RECORDS SUPPLIED Start Marker

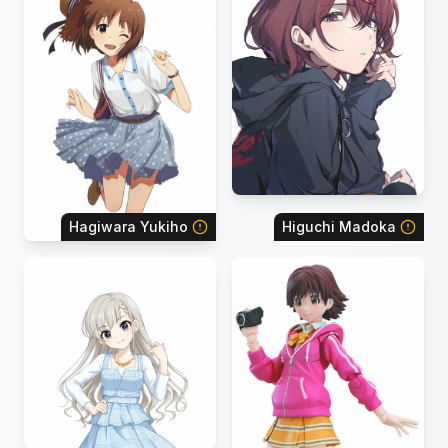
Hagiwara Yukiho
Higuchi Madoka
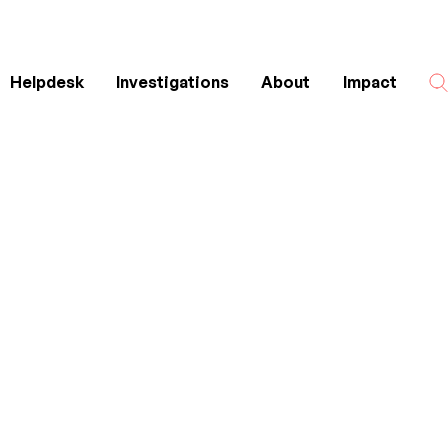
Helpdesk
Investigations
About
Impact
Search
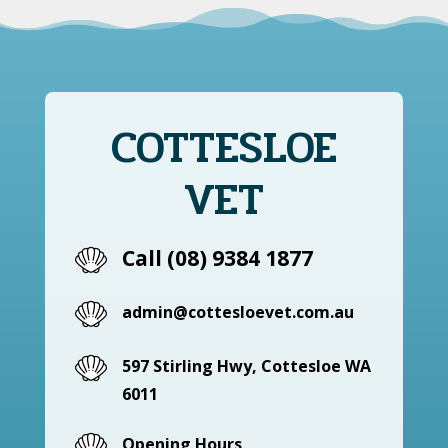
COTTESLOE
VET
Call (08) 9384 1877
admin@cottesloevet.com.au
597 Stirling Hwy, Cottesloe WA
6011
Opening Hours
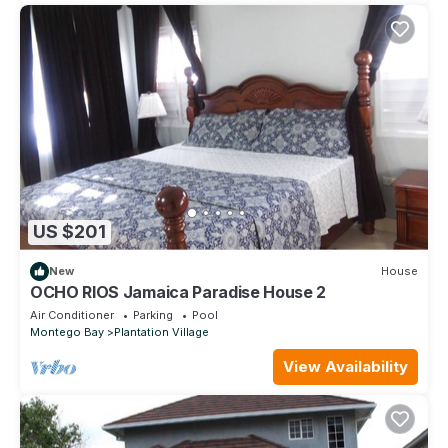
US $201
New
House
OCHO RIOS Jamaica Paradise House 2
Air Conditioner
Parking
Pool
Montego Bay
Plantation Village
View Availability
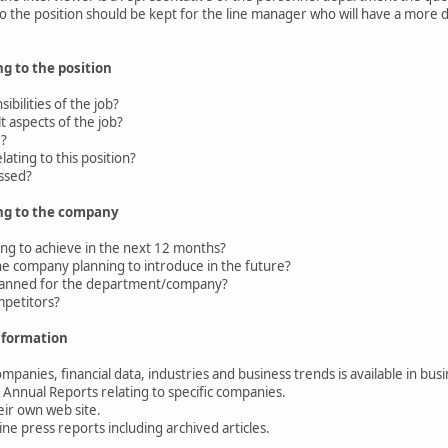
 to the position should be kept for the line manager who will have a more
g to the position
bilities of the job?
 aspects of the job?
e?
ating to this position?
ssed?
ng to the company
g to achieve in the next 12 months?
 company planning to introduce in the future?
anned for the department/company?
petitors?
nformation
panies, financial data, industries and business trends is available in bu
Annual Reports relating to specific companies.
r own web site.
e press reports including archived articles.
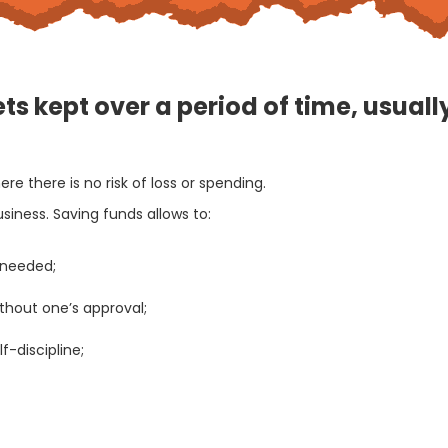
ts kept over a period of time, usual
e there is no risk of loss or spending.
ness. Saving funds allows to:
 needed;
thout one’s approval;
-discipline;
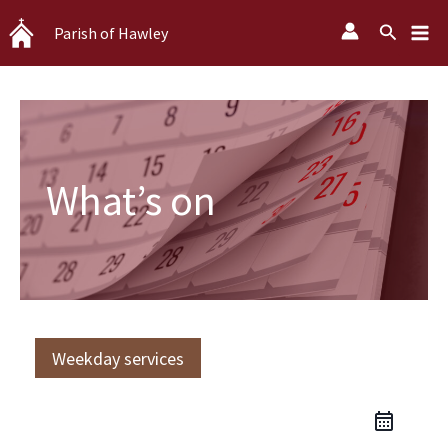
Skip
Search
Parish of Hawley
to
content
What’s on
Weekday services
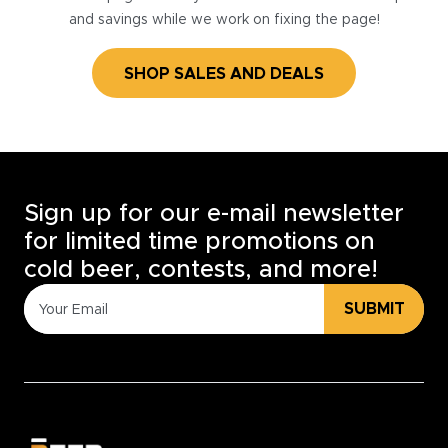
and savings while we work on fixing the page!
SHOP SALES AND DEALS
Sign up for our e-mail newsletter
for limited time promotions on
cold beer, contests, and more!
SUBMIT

RECORDS SUPPLIED End Marker

**TASK REQUIREMENTS:** Go down the entries above from the line containing "ts kept over a period of time, usual" to the line containing "SHOP SALES AND DEALS" and write out each line exactly, leaving pictures out.

**ANSWER FOR THIS EXERCISE:**
ts kept over a period of time, usual
e there is no risk of loss or spending.
ness. Saving funds allows to:
 needed;
thout one’s approval;
-discipline;
Skip
Search
Parish of Hawley
to
content
What’s on
Weekday services
and savings while we work on fixing the page!
SHOP SALES AND DEALS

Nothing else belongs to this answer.